Kurtarıcı beklentisi birçok dini inançta temel karakter olduğundan günümüze kadar pek çok kişi kendileri veya müritleri tarafından beklenen kurtarıcı Mesih, Mehdi olduğu iddiasında bulunmuştur.
Hristiyan toplumunda en popüler mesih figürü, Nasıralı İsa’dır fakat müslüman toplumunda popüler bir mehdi figürü yoktur. Zerdüşlükte ise beklenen kurtarıcı yani zerdüşt birçok özellikleriyle İsa’ya benzer.
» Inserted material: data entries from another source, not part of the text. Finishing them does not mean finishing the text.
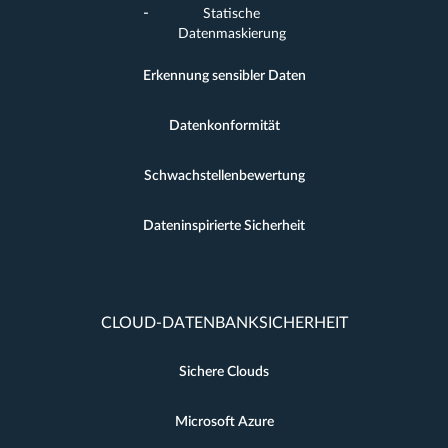
Statische
Datenmaskierung
Erkennung sensibler Daten
Datenkonformität
Schwachstellenbewertung
Dateninspirierte Sicherheit
CLOUD-DATENBANKSICHERHEIT
Sichere Clouds
Microsoft Azure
Zerdüştlüğe göre herşey ölülerin dirilişi ve son yargılama ile bitecek, dördüncü devrede tıpkı İsa gibi temiz bir bakireceden Zedüşt doğacak ve onun tebliğinin tesiri on asır sürecektir. Daha sonra da zamanla dünyanın umumi ahlakı kötüleşecek, Zerdüşten sonra 2. Bin yılda Zerdüşt neslinden bir peygamber gelecek ve bu durum 3. Bin yılda devam edecektir.
Tarihin farklı zamanlarında mesih, Mehdi olduğu iddiasıyla ortaya çıkan figürlerin hiçbiri şu zamana kadar kabul görmemiştir. İzmir doğumlu bir yahudi olan Sebatay Sevi, mesih olduğu iddiasıyla yahudi toplumunu etrafında toplamayı denedi fakat şikayetler üzerine yargılandı.
Ölüme mahkum edileceğini anlayınca da çareyi müslüman olmakta buldu. Benzer şekilde yahudi toplumunda pek çok kişi mesih iddasıyla ortaya çıkmış ancak kabul görmemiştir. Hıristiyanlık inanışında ki mesih ise yahudiliğe göre cismen değil ruhanidir ve yalnız hıristiyan toplumunu değil tüm insanlığı kurtaracağına inanılmaktadır. İslam da ki kurtarıcı Mehdi’nin yanı sıra müslümanları saptıracak, aralarında bozgunculuk yapayacak Deccal, Süfyan gibi kötü karaketreler de vardır. Bu figürler aslında islam tarihinde iktidar olma savaşı veren Kûfe merkezli Ehhl-beyt (Alioğulları), Horasan’dan siyah sancaklı Abbasiler ile Ebu Süfyan soyundan gelen Şam merkezli Ümeyye oğulları (Emeviler) gibi gruplar arasında toplumda yer edinmek için verilen güç savaşından doğan dinsel /politik figürlerdir. Haklarında pek çok hadis uydurulan Mehdi, Deccal, Süfyan gibi figürler, islam toplumunda günümüze kadar gelmiştir. Kendilerini kurtarıcı (mehdi) ilan ederken rakiplerini de Deccal, Süfyan gibi aşağılayıcı sıfatlarla nitelendirmiş, karşı bir düşman yaratmışlardır.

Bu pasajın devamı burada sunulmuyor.